Guridi |
Não pertencem à categoria dos clássicos imprescindíveis, dos consagrados pelo público ou daqueles recomendados por seletos críticos. Pelo menos não são livros que marcam nossas vidas por motivos desses que geram dicas de leitura. Podem até ser grandes livros, mas, como parte das nossas minibibliotecas íntimas, o significado dessa grandeza é outro que só nós conhecemos.
É um céu se abrindo com a primeira história que seu pai leu para você, numa noite de infância, sobre um amor improvável entre um gato e uma andorinha. É o vapor do mate quente se mesclando ao cheiro de páginas antigas como lembranças de lembranças de Clarissa, a menina que viveu em muitos romances de Erico Verissimo. São pesadelos com castelos em ruínas despertados pelos banhos de sangue de uma condessa assassina, prima do rei da Transilvânia, gritos de meninas torturadas no alto dos Pequenos Cárpatos, que continuam reboando meses depois de terminado o livro.
São sensações, emanações, ecos de mortes e vidas se expandindo concêntricos em torno da leitura, como a redescoberta daquele romance de Inês Pedrosa, quando a avó lhe devolveu o título do livro num sussurro meio melancólico, meio galhofeiro, imitando o acento português, um pouco falando da solidão que ela sentia, um pouco prevendo a solidão da neta sem avó no futuro: “Fazes-me falta”.
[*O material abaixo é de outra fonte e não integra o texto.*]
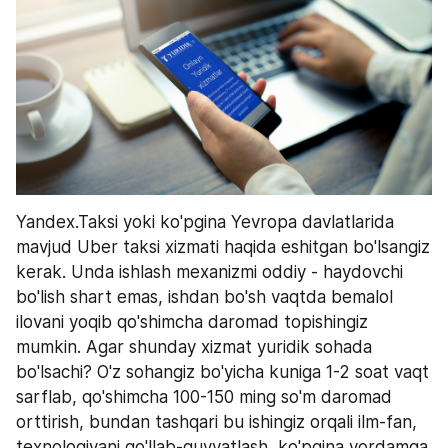
Yandex.Taksi yoki ko'pgina Yevropa davlatlarida 
mavjud Uber taksi xizmati haqida eshitgan bo'lsangiz 
kerak. Unda ishlash mexanizmi oddiy - haydovchi 
bo'lish shart emas, ishdan bo'sh vaqtda bemalol 
ilovani yoqib qo'shimcha daromad topishingiz 
mumkin. Agar shunday xizmat yuridik sohada 
bo'lsachi? O'z sohangiz bo'yicha kuniga 1-2 soat vaqt 
sarflab, qo'shimcha 100-150 ming so'm daromad 
orttirish, bundan tashqari bu ishingiz orqali ilm-fan, 
texnologiyani qo'llab-quvvatlash, ko'pgina yordamga 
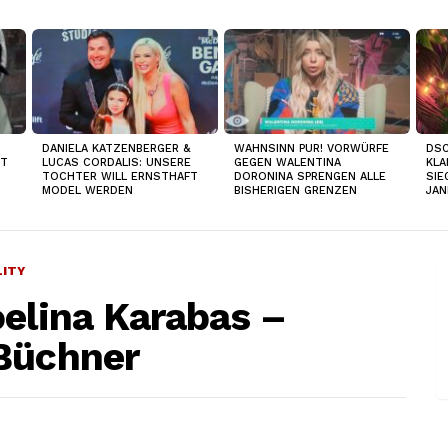
DANIELA KATZENBERGER &
WAHNSINN PUR! VORWÜRFE
DSC
IT
LUCAS CORDALIS: UNSERE
GEGEN WALENTINA
KLA
TOCHTER WILL ERNSTHAFT
DORONINA SPRENGEN ALLE
SIE
MODEL WERDEN
BISHERIGEN GRENZEN
JAN
LITY
oelina Karabas –
 Büchner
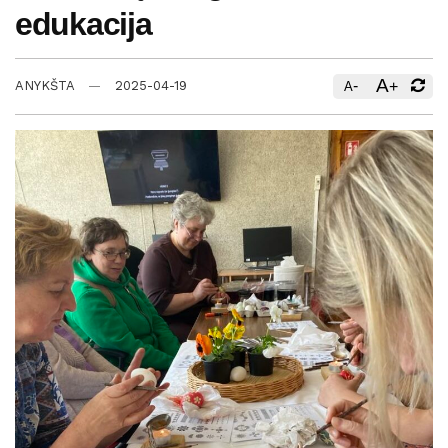
edukacija
A
-
+
ANYKŠTA
2025-04-19
A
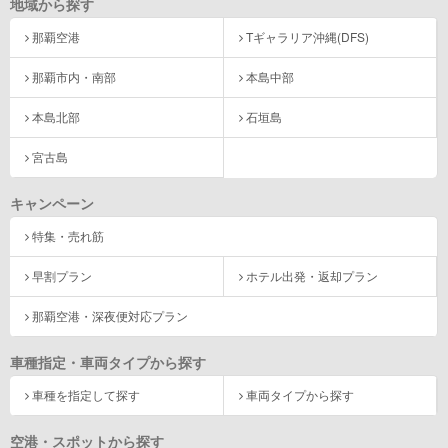
地域から探す
那覇空港
Tギャラリア沖縄(DFS)
那覇市内・南部
本島中部
本島北部
石垣島
宮古島
キャンペーン
特集・売れ筋
早割プラン
ホテル出発・返却プラン
那覇空港・深夜便対応プラン
車種指定・車両タイプから探す
車種を指定して探す
車両タイプから探す
空港・スポットから探す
Como dizia o poeta, são também os “títulos aliciantes” que não se deixam esquecer, mesmo que pouco de suas páginas tenha ficado na memória, títulos como chaves enigmáticas, proverbiais, proféticas, que soltamos no vento em sons de notas dedilhadas ao léu, “O tempo envelhece depressa”, “A casa da morte certa”, “Olhai os lírios do campo”, “Longe, e há muito tempo”. São livros, afinal, desses que ficam guardados num lugar à parte, isentos de juízo, libertos das leis canônicas e dos escrutínios, livros que, reabertos, evolam, como de uma garrafa mágica, a essência de algum tempo muito nosso, algum sonho, algum medo, algum amor que supomos pessoal e intransferível.